Epinephelus bleekeri, the duskytail grouper, Bleeker's grouper or Bleeker's rockcod, is a species of marine ray-finned fish, a grouper from the subfamily Epinephelinae which is part of the family Serranidae, which also includes the anthias and sea basses. It is found in the Indo-Pacific region where it is associated with shallow banks.

==Description==
Epinephelus bleekeri has an elongate body which has a standard length that is 3.0 to 3.5 times as long as it is deep. The preopercle has 2 to 9 enlarged serrations at its angles and, in adults, there is a notch above that angle.
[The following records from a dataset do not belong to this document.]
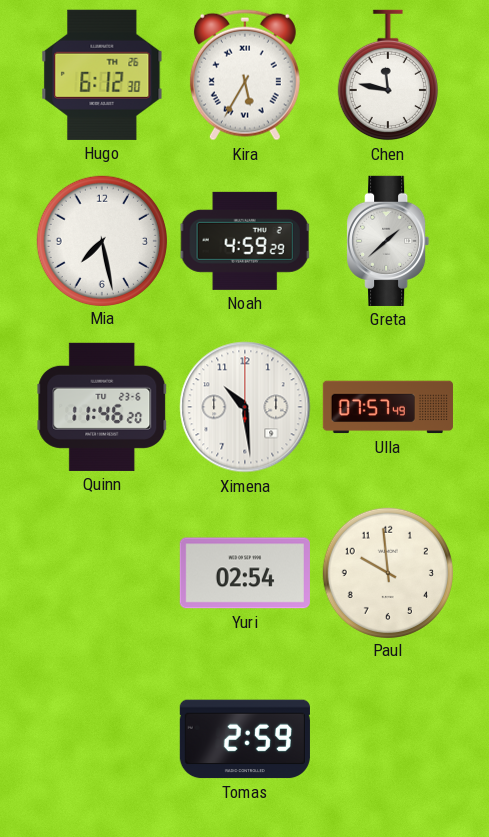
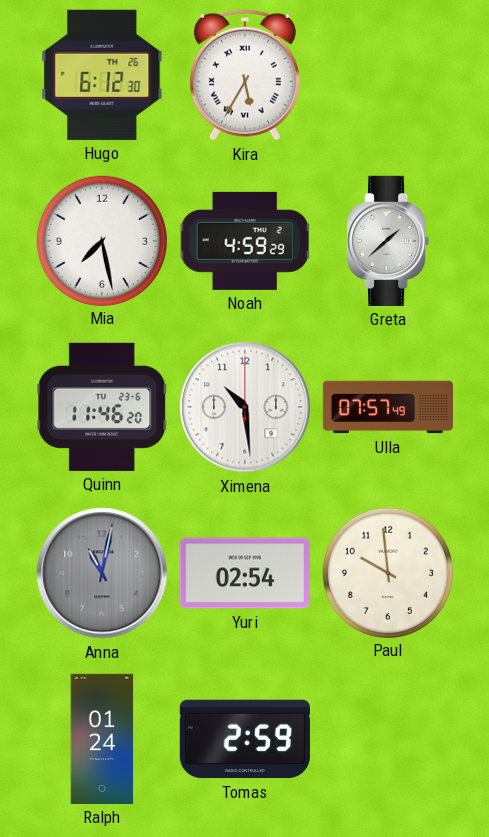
Chen: 11:47 -> none
Anna: none -> 11:02
Ralph: none -> 01:24
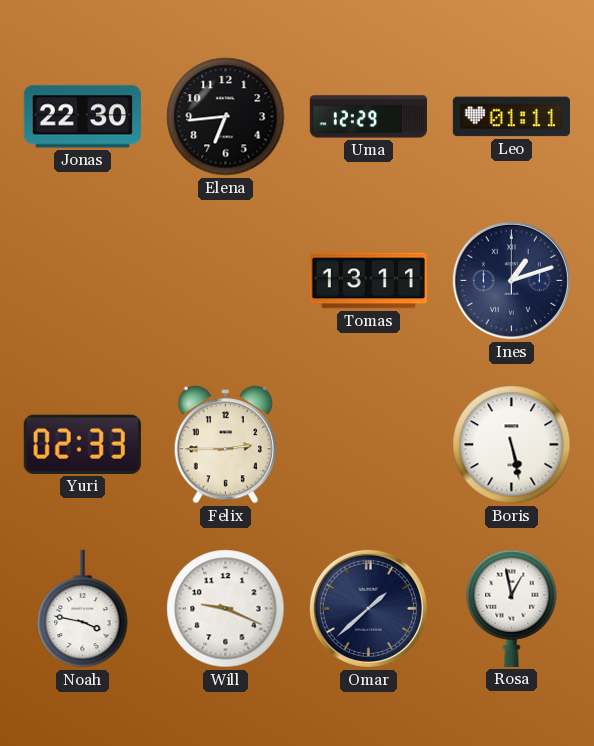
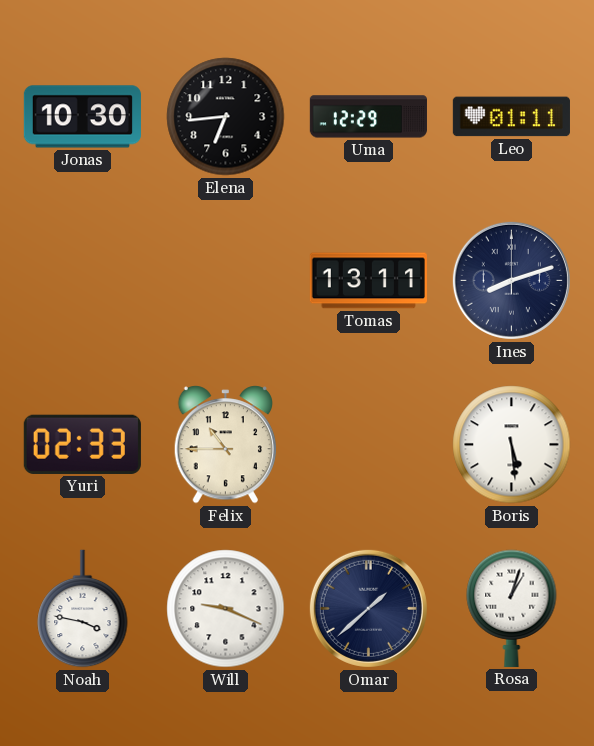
Jonas: 22:30 -> 10:30
Ines: 1:12 -> 8:12
Felix: 2:45 -> 10:45
Boris: 5:28 -> 5:29
Rosa: 12:58 -> 1:03
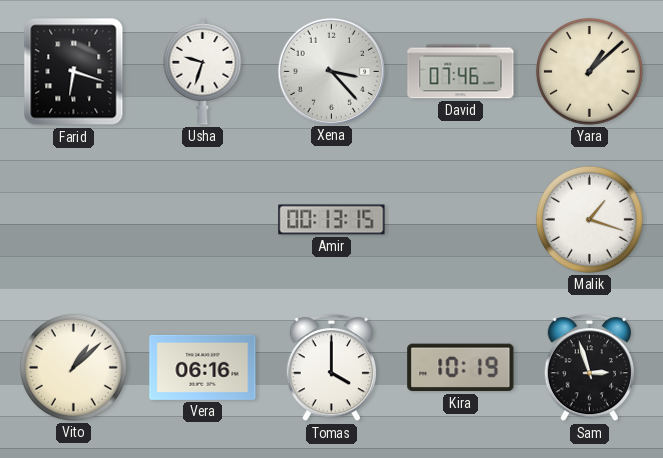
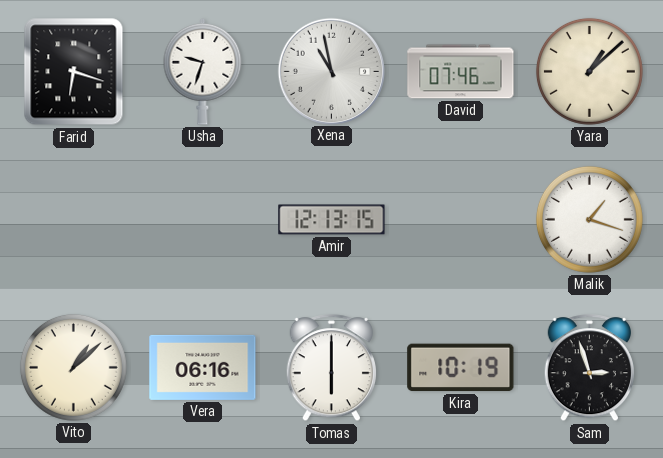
Xena: 3:23 -> 10:58
Amir: 00:13 -> 12:13
Tomas: 4:00 -> 6:00
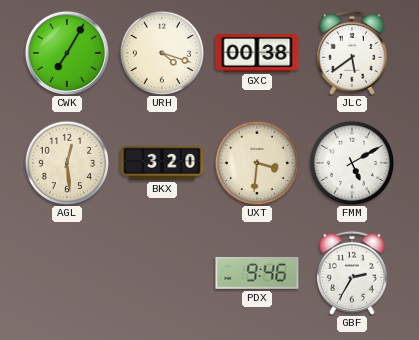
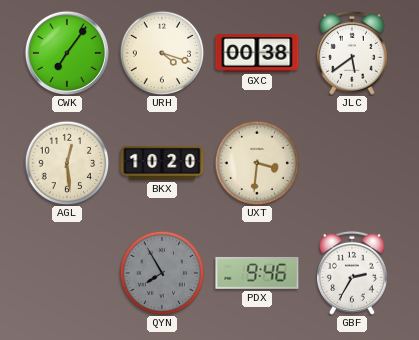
CWK: 7:05 -> 7:06
BKX: 3:20 -> 10:20
FMM: 5:10 -> none
QYN: none -> 7:55
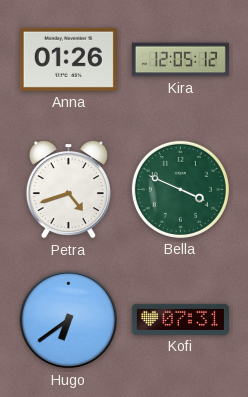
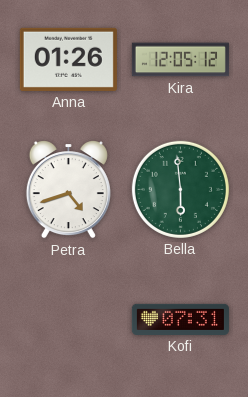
Bella: 3:49 -> 5:59
Hugo: 6:39 -> none
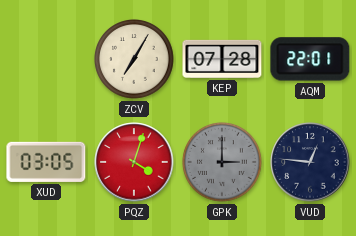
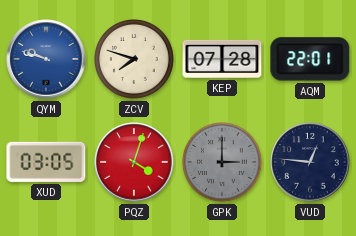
QYM: none -> 9:48
ZCV: 7:05 -> 7:48
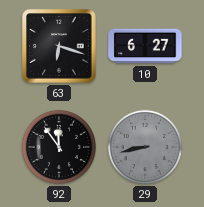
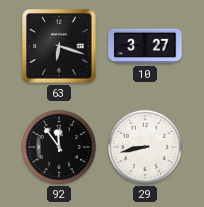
10: 6:27 -> 3:27
29 dial: grey -> white
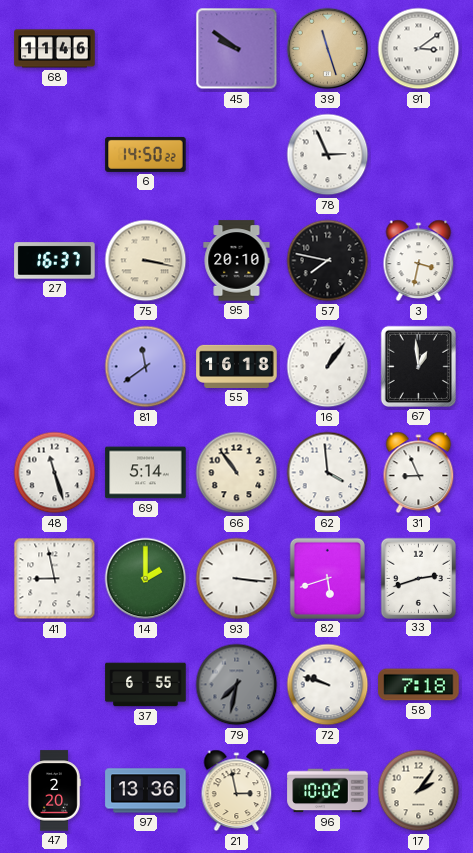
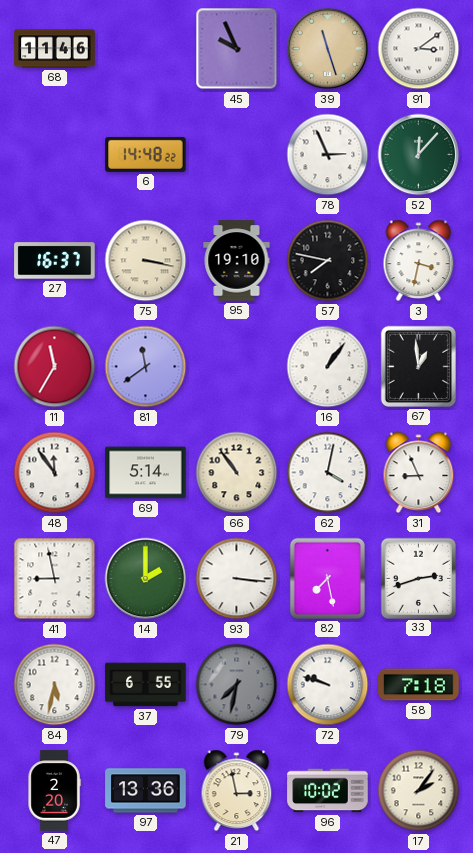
45: 9:51 -> 9:56
6: 14:50 -> 14:48
52: none -> 12:07
95: 20:10 -> 19:10
11: none -> 11:35
55: 16:18 -> none
48: 11:27 -> 11:54
62: 3:59 -> 4:02
82: 5:42 -> 7:28
84: none -> 5:32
The upper edge of the gill cover is straight. The dorsal fin contains 11 spines and 16–18 soft rays while the anal fin has 3 spines and 8–9 soft rays. The caudal fin is truncate or rounded and the pelvic fins are short. The head and body have a background colour which is brownish, reddish brown or purplish grey and it is covered, other than on the underside, with many reddish orange, gold, or yellow spots. The dorsal fin and upper third of the caudal fin are spotted like the body. The remainder of the caudal fin is dusky. In some fish the spots on the body have an indistinct dark margin. The pectoral and pelvic fins, as well as the outer part of the anal fin are dusky. There is a dark streak like a moustache along the maxillary groove. Juveniles, i.e. up to 11 cm standard length, have 7 faint dark bars on the upper body. The first two bars are on the nape and the last is on the caudal peduncle and all 7 bars have small dark spots along their margins. There are no dark spots on the head or fins. The maximum recorded length is 76 cm.

==Distribution==
Epinephelus bleekeri is found in the Indo-Pacific region where it is found from the Persian Gulf to Taiwan through Indonesia to northern Australia. It also occurs in the Solomon Islands, although its presence in Japan is unconfirmed and it is absent from Polynesia and Micronesia. In Australia its range goes from Shark Bay, Western Australia, to the Cobourg Peninsula in the Northern Territory.

==Habitat==
Epinephelus bleekeri is a benthic species which can ben found on shallow banks and nearby areas with soft substrates as well as in silty coastal reefs and estuaries at depths of 30-105 m.

==Taxonomy==
Epiphenelus bleekeri was first formally described as Serranus bleekeri by the French Léon Vaillant (1834–1914) with the type locality given as Jakarta.

==Utilisation==
Epinephelus bleekeri is a commercially important species which is fished for using long lines, hook and line and trawls. It is cultured in aquaculture using wild caught fry which are then grown for the live seafood trade.